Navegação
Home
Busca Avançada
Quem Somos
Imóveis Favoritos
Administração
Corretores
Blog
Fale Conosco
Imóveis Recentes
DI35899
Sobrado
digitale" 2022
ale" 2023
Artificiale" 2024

* * *

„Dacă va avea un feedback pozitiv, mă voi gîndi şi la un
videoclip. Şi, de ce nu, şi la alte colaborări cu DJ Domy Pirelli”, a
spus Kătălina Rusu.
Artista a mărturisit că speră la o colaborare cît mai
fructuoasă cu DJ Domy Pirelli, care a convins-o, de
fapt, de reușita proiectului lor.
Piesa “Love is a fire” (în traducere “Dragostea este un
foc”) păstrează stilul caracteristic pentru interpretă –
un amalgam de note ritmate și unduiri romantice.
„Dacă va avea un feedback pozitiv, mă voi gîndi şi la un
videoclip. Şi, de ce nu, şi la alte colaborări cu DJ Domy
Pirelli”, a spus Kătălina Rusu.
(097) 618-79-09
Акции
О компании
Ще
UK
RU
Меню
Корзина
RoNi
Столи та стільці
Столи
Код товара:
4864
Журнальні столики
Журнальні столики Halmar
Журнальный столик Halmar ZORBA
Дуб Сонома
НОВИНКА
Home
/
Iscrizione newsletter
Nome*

Task brief>
Search the material above for the string "alte". Show every line that holds it.

Answer for this exercise>
videoclip. Şi, de ce nu, şi la alte colaborări cu DJ Domy Pirelli”, a
videoclip. Şi, de ce nu, şi la alte colaborări cu DJ Domy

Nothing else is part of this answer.